%%

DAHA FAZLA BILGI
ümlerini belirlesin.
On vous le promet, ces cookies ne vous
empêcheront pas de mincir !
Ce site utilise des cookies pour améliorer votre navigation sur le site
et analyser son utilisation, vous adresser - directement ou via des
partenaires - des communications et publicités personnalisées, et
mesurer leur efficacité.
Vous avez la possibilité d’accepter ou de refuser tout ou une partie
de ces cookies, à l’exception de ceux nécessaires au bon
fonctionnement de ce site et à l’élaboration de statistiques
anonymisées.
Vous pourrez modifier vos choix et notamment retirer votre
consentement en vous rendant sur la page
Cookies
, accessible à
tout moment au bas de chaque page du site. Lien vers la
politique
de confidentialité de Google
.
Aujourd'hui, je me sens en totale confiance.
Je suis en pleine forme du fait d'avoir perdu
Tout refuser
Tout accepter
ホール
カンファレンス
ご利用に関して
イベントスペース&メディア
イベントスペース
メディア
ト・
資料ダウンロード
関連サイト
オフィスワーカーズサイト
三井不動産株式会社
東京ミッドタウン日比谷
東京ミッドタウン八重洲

%%
%%

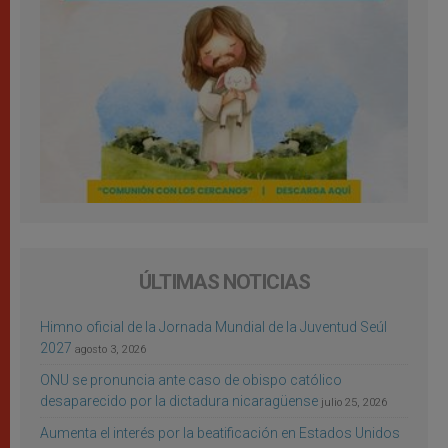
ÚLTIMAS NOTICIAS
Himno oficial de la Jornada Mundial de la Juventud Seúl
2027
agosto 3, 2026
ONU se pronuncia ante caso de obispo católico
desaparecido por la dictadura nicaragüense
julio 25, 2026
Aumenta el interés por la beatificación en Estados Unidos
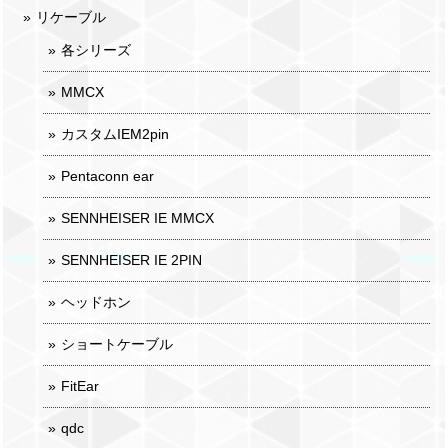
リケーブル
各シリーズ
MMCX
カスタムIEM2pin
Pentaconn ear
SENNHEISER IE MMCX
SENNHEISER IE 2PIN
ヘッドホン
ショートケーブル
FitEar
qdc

%%

**PROBLEM DESCRIPTION**
Look through the data above and return exactly the lines from the one that contains "DAHA FAZLA BILGI" to the one that contains "Aujourd'hui, je me sens en totale confiance.", inclusive, with nothing else.

**WRITTEN REPLY**
DAHA FAZLA BILGI
ümlerini belirlesin.
On vous le promet, ces cookies ne vous
empêcheront pas de mincir !
Ce site utilise des cookies pour améliorer votre navigation sur le site
et analyser son utilisation, vous adresser - directement ou via des
partenaires - des communications et publicités personnalisées, et
mesurer leur efficacité.
Vous avez la possibilité d’accepter ou de refuser tout ou une partie
de ces cookies, à l’exception de ceux nécessaires au bon
fonctionnement de ce site et à l’élaboration de statistiques
anonymisées.
Vous pourrez modifier vos choix et notamment retirer votre
consentement en vous rendant sur la page
Cookies
, accessible à
tout moment au bas de chaque page du site. Lien vers la
politique
de confidentialité de Google
.
Aujourd'hui, je me sens en totale confiance.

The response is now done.